Analytical models are only applicable to basic cases of fluid flow while complex flows require extensive high fidelity simulations, costing both time and money. Up to now, flow experimentation has been a rudimentary alternative to computations, normally yielding inference rather than large numerical data sets. However, Eaton’s work is changing this. His group is using MRI to study fluid flows in 3D models. The imaging detects particle movements (among other things) and can give full field data on the flow. Additionally, since it uses the same MRI machines that are in the medical field, the experiments are relatively cheap, quick, easy, and physical. The best part is that their technique extracts data in bulk, with such parameters as velocity, temperature, concentration, and more.

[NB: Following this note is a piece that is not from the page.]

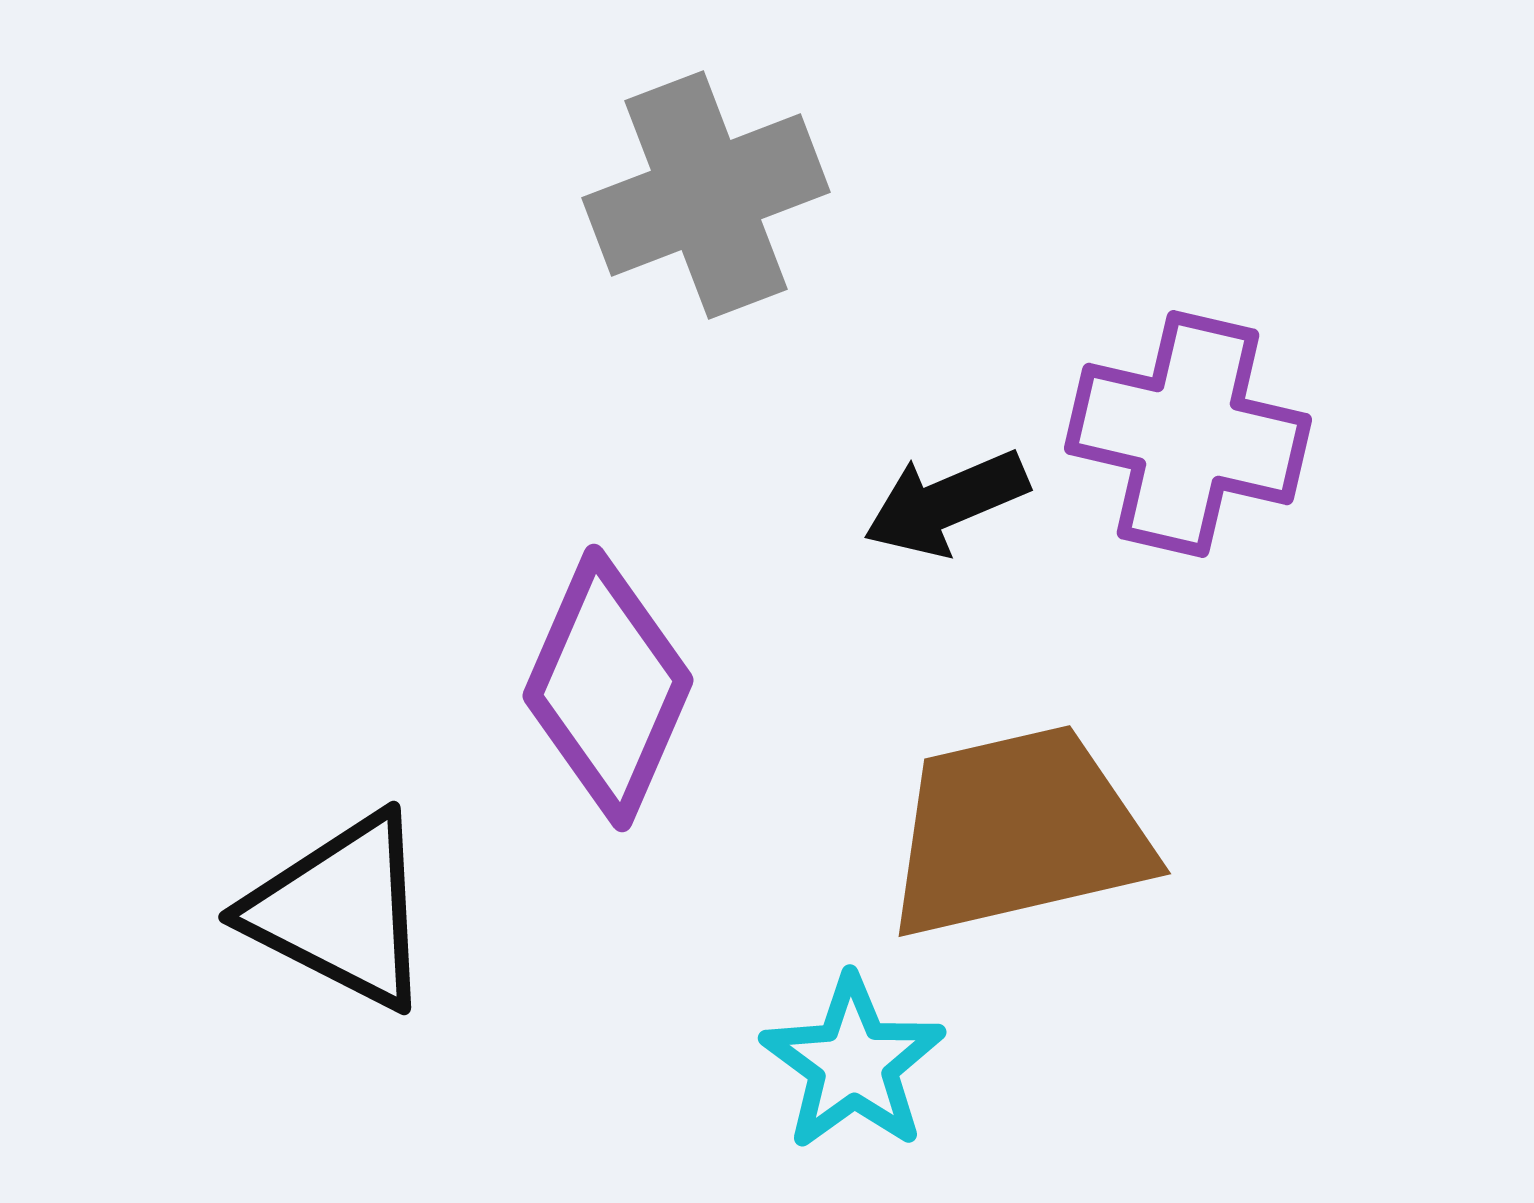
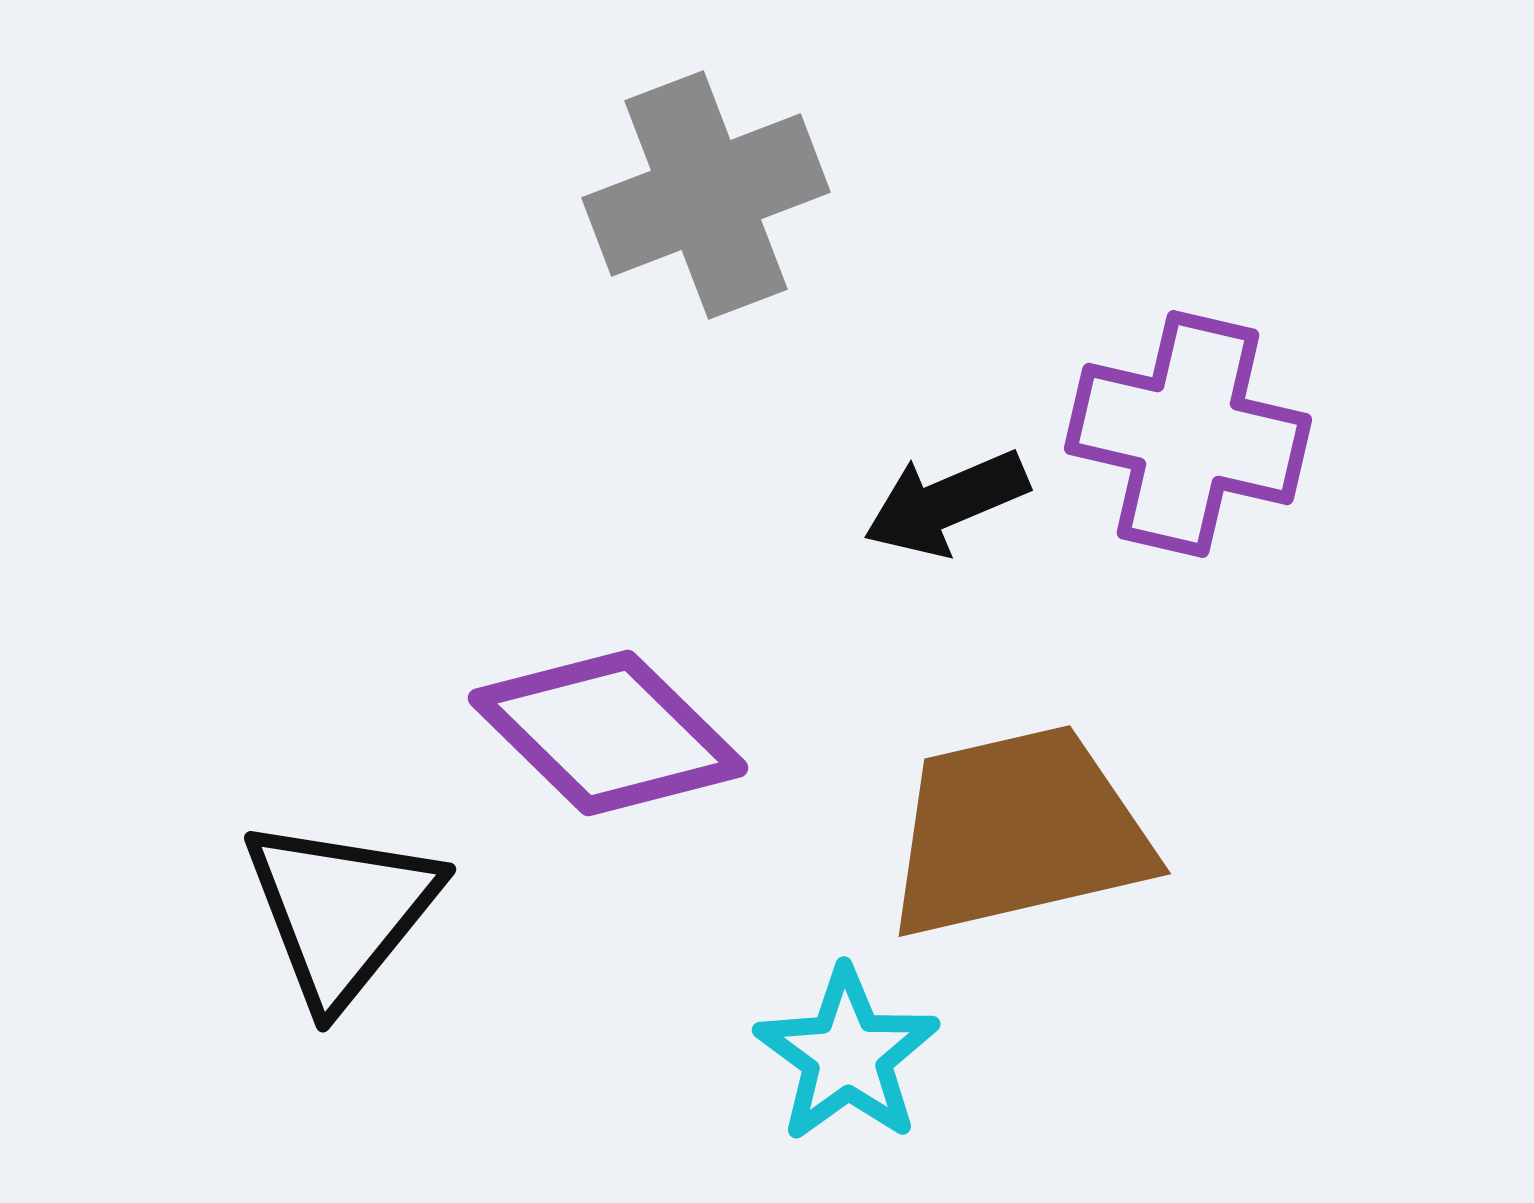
purple diamond: moved 45 px down; rotated 69 degrees counterclockwise
black triangle: rotated 42 degrees clockwise
cyan star: moved 6 px left, 8 px up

The one downside, which can also arguably be an upside, is that their technique produces a lot of data. In order to process all this data, Eaton’s group employs a machine learning code trained specifically on this data. This method allows for a computer to determine what is best from the experiments, compare that data to a computational model, and determine improvements to that predictive model. The group was able to apply this process to the notoriously difficult turbine coolant mixing problem. A turbine often runs at extreme temperatures and needs to be cooled via injected liquid, but the position of the coolant outlets sometimes does not work. Their MRI based studies were able to observe a displacement of the cooling fluid from where it needed to be, which was not normally predicted by other models. This provided new insight into the phenomenon and allows for the incorrect models to be updated and better turbines to be made. In the future, they plan to make better model-updating algorithms and they hope to increase the utilization of their technique.